**Supplied records:**
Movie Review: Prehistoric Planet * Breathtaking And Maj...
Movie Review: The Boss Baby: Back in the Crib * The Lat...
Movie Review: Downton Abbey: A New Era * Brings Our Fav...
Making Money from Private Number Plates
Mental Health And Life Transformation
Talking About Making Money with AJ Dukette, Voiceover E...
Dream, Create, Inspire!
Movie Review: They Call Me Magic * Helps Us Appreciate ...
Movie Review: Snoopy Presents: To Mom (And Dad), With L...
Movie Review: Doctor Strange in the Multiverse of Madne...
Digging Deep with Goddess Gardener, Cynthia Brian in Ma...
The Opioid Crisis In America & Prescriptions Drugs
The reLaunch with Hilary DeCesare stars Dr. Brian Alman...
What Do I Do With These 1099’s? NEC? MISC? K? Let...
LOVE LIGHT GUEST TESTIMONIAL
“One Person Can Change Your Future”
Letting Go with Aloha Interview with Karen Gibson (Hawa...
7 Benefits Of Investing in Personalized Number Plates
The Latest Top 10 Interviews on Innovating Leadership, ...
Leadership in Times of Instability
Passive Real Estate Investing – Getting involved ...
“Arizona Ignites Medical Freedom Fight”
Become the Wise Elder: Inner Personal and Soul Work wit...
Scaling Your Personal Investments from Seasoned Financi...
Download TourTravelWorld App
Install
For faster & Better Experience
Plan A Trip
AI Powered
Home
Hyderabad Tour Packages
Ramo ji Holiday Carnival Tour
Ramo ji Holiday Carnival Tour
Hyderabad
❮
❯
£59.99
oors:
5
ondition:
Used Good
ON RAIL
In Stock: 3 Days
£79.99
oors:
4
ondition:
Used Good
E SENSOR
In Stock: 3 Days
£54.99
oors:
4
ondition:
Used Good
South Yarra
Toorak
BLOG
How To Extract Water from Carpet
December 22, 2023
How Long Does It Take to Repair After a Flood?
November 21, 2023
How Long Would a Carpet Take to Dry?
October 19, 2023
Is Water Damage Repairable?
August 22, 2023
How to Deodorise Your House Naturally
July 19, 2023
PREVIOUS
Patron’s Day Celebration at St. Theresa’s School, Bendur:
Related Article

**What the task requires:**
Print all the material, keeping every line identical to the original.

**Your solution:**
Movie Review: Prehistoric Planet * Breathtaking And Maj...
Movie Review: The Boss Baby: Back in the Crib * The Lat...
Movie Review: Downton Abbey: A New Era * Brings Our Fav...
Making Money from Private Number Plates
Mental Health And Life Transformation
Talking About Making Money with AJ Dukette, Voiceover E...
Dream, Create, Inspire!
Movie Review: They Call Me Magic * Helps Us Appreciate ...
Movie Review: Snoopy Presents: To Mom (And Dad), With L...
Movie Review: Doctor Strange in the Multiverse of Madne...
Digging Deep with Goddess Gardener, Cynthia Brian in Ma...
The Opioid Crisis In America & Prescriptions Drugs
The reLaunch with Hilary DeCesare stars Dr. Brian Alman...
What Do I Do With These 1099’s? NEC? MISC? K? Let...
LOVE LIGHT GUEST TESTIMONIAL
“One Person Can Change Your Future”
Letting Go with Aloha Interview with Karen Gibson (Hawa...
7 Benefits Of Investing in Personalized Number Plates
The Latest Top 10 Interviews on Innovating Leadership, ...
Leadership in Times of Instability
Passive Real Estate Investing – Getting involved ...
“Arizona Ignites Medical Freedom Fight”
Become the Wise Elder: Inner Personal and Soul Work wit...
Scaling Your Personal Investments from Seasoned Financi...
Download TourTravelWorld App
Install
For faster & Better Experience
Plan A Trip
AI Powered
Home
Hyderabad Tour Packages
Ramo ji Holiday Carnival Tour
Ramo ji Holiday Carnival Tour
Hyderabad
❮
❯
£59.99
oors:
5
ondition:
Used Good
ON RAIL
In Stock: 3 Days
£79.99
oors:
4
ondition:
Used Good
E SENSOR
In Stock: 3 Days
£54.99
oors:
4
ondition:
Used Good
South Yarra
Toorak
BLOG
How To Extract Water from Carpet
December 22, 2023
How Long Does It Take to Repair After a Flood?
November 21, 2023
How Long Would a Carpet Take to Dry?
October 19, 2023
Is Water Damage Repairable?
August 22, 2023
How to Deodorise Your House Naturally
July 19, 2023
PREVIOUS
Patron’s Day Celebration at St. Theresa’s School, Bendur:
Related Article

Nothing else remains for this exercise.